Exercise input:
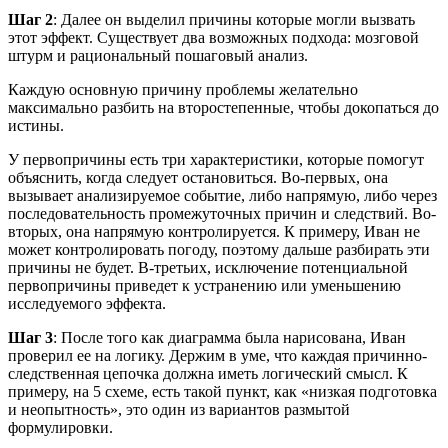
Шаг 2
: Далее он выделил причины которые могли вызвать
этот эффект. Существует два возможных подхода: мозговой
штурм и рациональный пошаговый анализ.
Каждую основную причину проблемы желательно
максимально разбить на второстепенные, чтобы докопаться до
истины.
У первопричины есть три характеристики, которые помогут
объяснить, когда следует остановиться. Во-первых, она
вызывает анализируемое событие, либо напрямую, либо через
последовательность промежуточных причин и следствий. Во-
вторых, она напрямую контролируется. К примеру, Иван не
может контролировать погоду, поэтому дальше разбирать эти
причины не будет. В-третьих, исключение потенциальной
первопричины приведет к устранению или уменьшению
исследуемого эффекта.
Шаг 3
: После того как диаграмма была нарисована, Иван
проверил ее на логику. Держим в уме, что каждая причинно-
следственная цепочка должна иметь логический смысл. К
примеру, на 5 схеме, есть такой пункт, как «низкая подготовка
и неопытность», это один из вариантов размытой
формулировки.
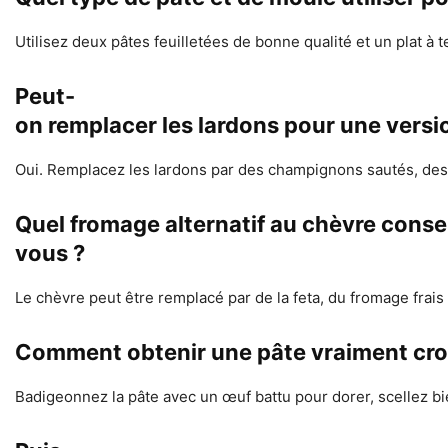
Utilisez deux pâtes feuilletées de bonne qualité et un plat à
Peut-
on remplacer les lardons pour une versi
Oui. Remplacez les lardons par des champignons sautés, des
Quel fromage alternatif au chèvre consei
vous ?
Le chèvre peut être remplacé par de la feta, du fromage frai
Comment obtenir une pâte vraiment crou
Badigeonnez la pâte avec un œuf battu pour dorer, scellez bie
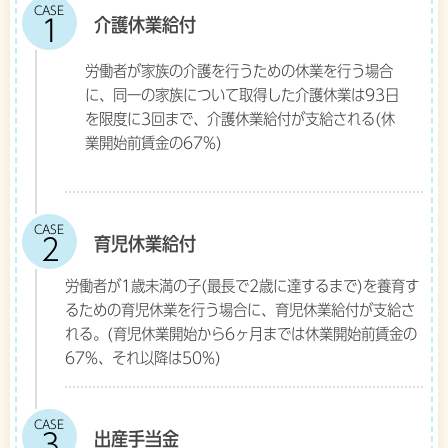
CASE
介護休業給付
労働者が家族の介護を行うための休業を行う場合
に、同一の家族について取得した介護休業は93日
を限度に3回まで、介護休業給付が支給される(休
業開始前賃金の67%)
CASE
育児休業給付
労働者が1歳未満の子(最長で2歳に達するまで)を養育す
るための育児休業を行う場合に、育児休業給付が支給さ
れる。(育児休業開始から6ヶ月までは休業開始前賃金の
67%、それ以降は50%)
CASE
出産手当金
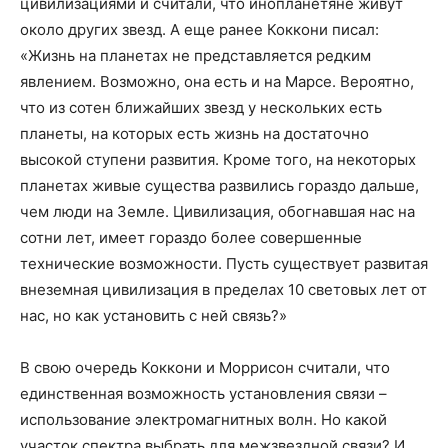
цивилизациями и считали, что инопланетяне живут
около других звезд. А еще ранее Коккони писал:
«Жизнь на планетах не представляется редким
явлением. Возможно, она есть и на Марсе. Вероятно,
что из сотен ближайших звезд у нескольких есть
планеты, на которых есть жизнь на достаточно
высокой ступени развития. Кроме того, на некоторых
планетах живые существа развились гораздо дальше,
чем люди на Земле. Цивилизация, обогнавшая нас на
сотни лет, имеет гораздо более совершенные
технические возможности. Пусть существует развитая
внеземная цивилизация в пределах 10 световых лет от
нас, но как установить с ней связь?»
В свою очередь Коккони и Моррисон считали, что
единственная возможность установления связи –
использование электромагнитных волн. Но какой
участок спектра выбрать для межзвездной связи? И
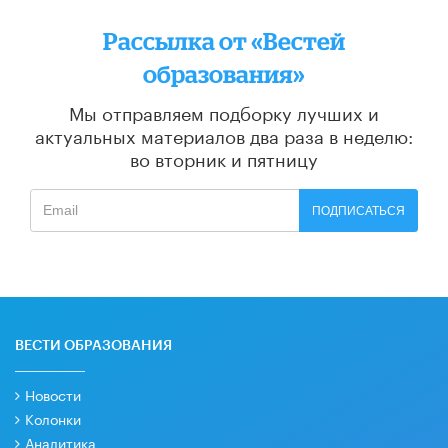
Рассылка от «Вестей
образования»
Мы отправляем подборку лучших и
актуальных материалов
два раза в неделю:
во вторник и пятницу
ПОДПИСАТЬСЯ
ВЕСТИ ОБРАЗОВАНИЯ
Новости
Колонки
Аналитика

Activity: For each line in the material above that contains the string "того", make a copy.

Result of the exercise:
: После того как диаграмма была нарисована, Иван
высокой ступени развития. Кроме того, на некоторых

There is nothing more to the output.